Having thus given a general sketch of the arrangement and appearance of the building, we shall proceed to describe somewhat more minutely the various details of the construction, of which the essential parts are few in number compared with the great repetition of each individually. To assist in this multiplied reproduction of the same form, some exceedingly ingenious machinery has been employed, which will therefore be described in connexion with the parts it has been used to form; and thus these will be traced through their various stages, from the raw material to their finished state as portions of the building. The greater part of this machinery has been used in shaping out those parts which are of wood, and particularly the different portions of the roof, with which we will therefore commence.

The Paxton's Gutters.

It has been mentioned that the rafters which span the space between the roof-girders serve, at the same time, as gutters, for which purpose they are hollowed out on the upper face, besides having smaller grooves at the sides to take the condensation-water. The bottom of the gutter is of a circular form, which is universally considered the best for conveying liquids with the least amount of friction, and therefore the least liable to obstruction from an accumulation of dirt.

[Illustration: SECTION OF THE PAXTON'S GUTTER, WITH THE STRONG SASH-BAR.]

[Illustration: THE CIRCULAR PLANING-MACHINE.]

[Illustration: PORTION OF PLANING-MACHINE, WITH THE REVOLVING ARM AND CUTTERS.]

A section of the gutter, as finished, is shown. To bring it into this form, after the timbers had been sawn into the requisite general dimensions they were brought under the action of the planing-machine, where they were planed on the four sides. This machine is patented by W. Furness, of Liverpool, and was worked at the Chelsea Wharf Saw-mills. The operation was effected by cutters (_a_) attached to the ends of an arm revolving with great rapidity in a horizontal plane; the timbers to be planed were wedged up into a frame (_b_) traversing on rails, and as this was passed under the revolving cutters the upper surface was removed by them, at the same time the timbers were held down upon the frame by a large iron disc (_c_) pressing upon their upper surface. The disc, together with the revolving arm carrying the cutters, was capable of being adjusted vertically to the exact dimensions of the timber. The traversing-frame was slowly propelled by the machinery, and three widths of timber were operated upon at one time. On leaving the planing-machine these quarter baulks were passed on to the gutter-cutting machine. Four different cutters were required to form the section, as shown above; they were placed one behind the other, so that the piece of timber, which was presented to their action above the centre of motion, passed over each of them in succession. The first set, which revolved in a vertical plane, roughly hollowed out the larger groove to the section shown in Fig. 1; the two next were counterparts, and formed the same section in opposite directions; they were set at an inclination to the upright of about 45 degrees, the one to the right, the other to the left; and each hollowed out one of the small side grooves, and one side of the larger gutter, leaving the section of the timber respectively of the forms shown in Figs. 2 and 3. Fig. 4 shows the form of its section after it had passed both; the fourth set of cutters again revolved vertically, and gave the gutter its finished form, as shown above. As the timber passed over the cutters it was supported at the ends on revolving rollers, and was held in its place by guiding grooves, being pressed gradually forwards against the cutters.

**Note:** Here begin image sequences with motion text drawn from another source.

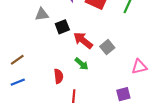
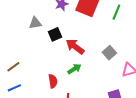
gray square: (107, 47) -> (109, 53), moved
green arrow: (82, 64) -> (74, 69), turned -72

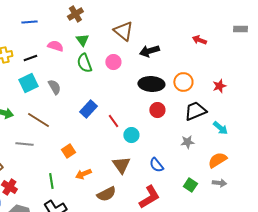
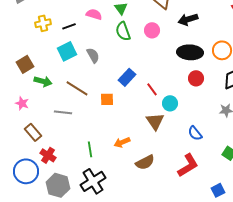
orange square: (68, 151) -> (107, 99), moved, turned 32
brown triangle: (121, 165) -> (155, 121), moved

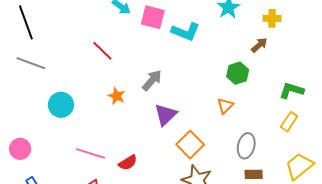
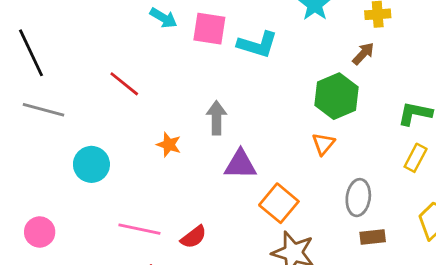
red line: (102, 51) -> (124, 84), moved
green hexagon: (238, 73) -> (337, 96), size x1.4
gray arrow: (152, 80) -> (216, 118), turned -35
purple triangle: (166, 115) -> (240, 164), turned 50

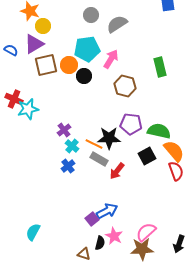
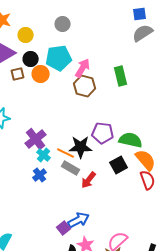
gray semicircle: (117, 24) -> (143, 33), moved
yellow circle: (43, 26) -> (26, 35), moved
brown square: (46, 65) -> (18, 74), size x0.6
green rectangle: (160, 67) -> (121, 76), moved
black circle: (84, 76) -> (31, 59), moved
brown hexagon: (125, 86) -> (85, 86), moved
purple cross: (64, 130) -> (36, 139), size x1.5

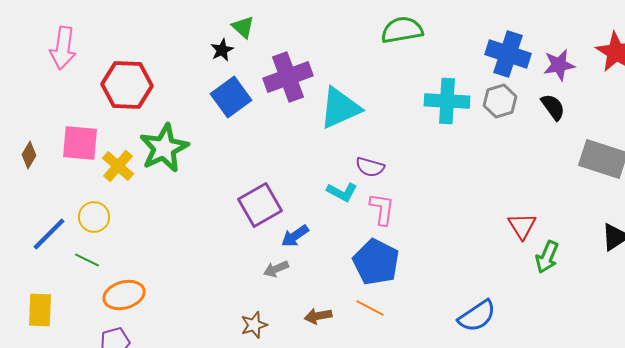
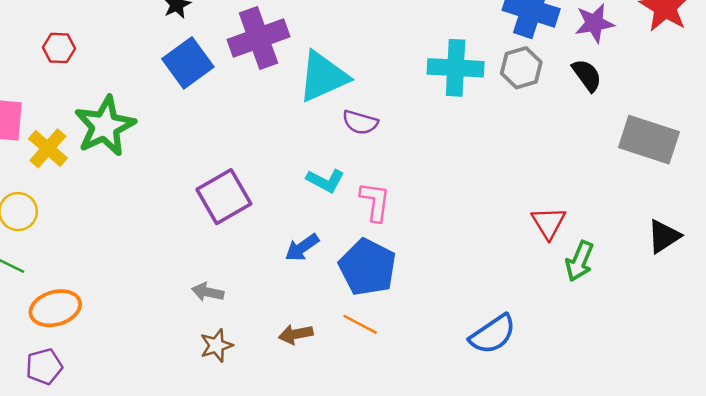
red hexagon: (127, 85) -> (59, 48), size x0.5
purple semicircle: (370, 167) -> (360, 122), moved
blue arrow: (295, 236) -> (302, 247), moved
gray arrow: (276, 269) -> (208, 292), moved, turned 35

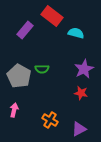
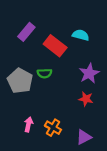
red rectangle: (52, 16) -> (55, 46), moved
pink arrow: (14, 110) -> (29, 124), moved

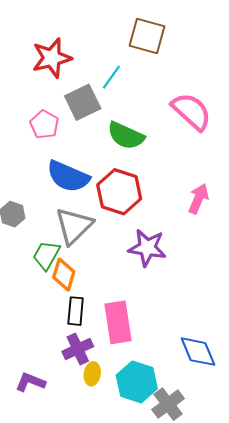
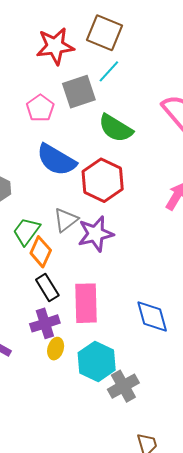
brown square: (147, 36) -> (105, 33), moved
gray triangle: (74, 226) -> (66, 220), moved, size x0.7
purple star: (147, 248) -> (96, 234), moved, turned -30
black rectangle: (76, 311) -> (47, 288), turned -44
blue diamond: (198, 352) -> (152, 316), moved

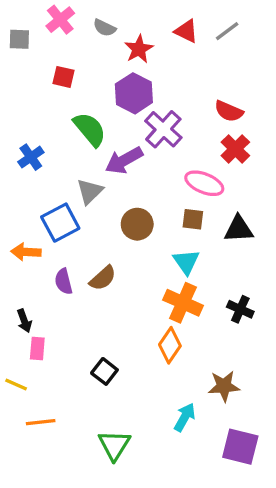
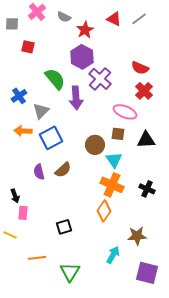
red square: (64, 77) -> (28, 47), moved
purple arrow: (124, 160) -> (76, 98), turned -65
gray triangle: (90, 191) -> (41, 111), moved
blue square: (60, 223) -> (51, 138), moved
brown circle: (137, 224) -> (95, 145), moved
orange arrow: (26, 252) -> (23, 131), moved
black square: (104, 371) -> (64, 227), turned 35
orange line: (41, 422) -> (37, 258), moved

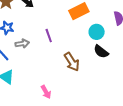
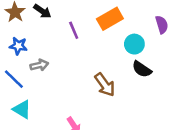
purple line: (49, 36) -> (74, 30), moved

[Illustration: SECTIONS OF THE DIFFERENT STAGES OF THE PAXTON'S GUTTERS.]

[Illustration: THE GUTTER-CUTTING MACHINE.]

In this manner forty-two lengths of solid gutter, each twenty-four feet and a fraction long, were completed in a day of ten hours; and as the machine was worked double time, a length of more than 2,000 feet was turned out daily ready for use: this, it has been calculated, would have required the labour of about three hundred men to be employed for the same length of time. The absolute necessity for such rapid production will be evident when it is known that no less than 110,000 feet, or about twenty miles length, of such gutters were required--very nearly the distance from Buckingham Palace to Windsor Castle.

Finished as described above, the Paxton's gutters arrived at the building, where the first operation they underwent was that of cutting them to the exact length requisite. This was a nice operation, as the smallest deviation would have caused a difficulty in fitting them into their place, and to perform it a framework was constructed by which the solid gutter could be bent to the same curve it would have when fixed; a precaution that was necessary in order that the ends might be cut off quite vertically so as to fit together when in their place. At one end of this frame-work was placed a circular saw, twenty inches diameter, hung with a pulley and balance weight, so as to be moved up and down by means of a lever. The gutter being fixed in the frame by means of hinged guage-plates, one end was cut by the circular saw being brought down upon it; and at the same time another operation was performed: two cutters, placed in the centre of the circular saw, were so arranged that when brought down upon the end of the solid gutter they cut out a semi-circular notch, so that when the ends of two gutters were afterwards placed together there was a circular hole left, through which the water passed down into the main gutter. When these operations were completed at one end of the gutter, the guage-plates were taken off, and the timber was swung round on a pivot or crutch in the centre, and the same process gone through as before; the whole scarcely occupying two minutes. We shall presently have to return to this piece of machinery, as it was also used in finishing the ridge rafters.

[Illustration: MACHINE FOR FINISHING ENDS OF GUTTERS AND RIDGES.]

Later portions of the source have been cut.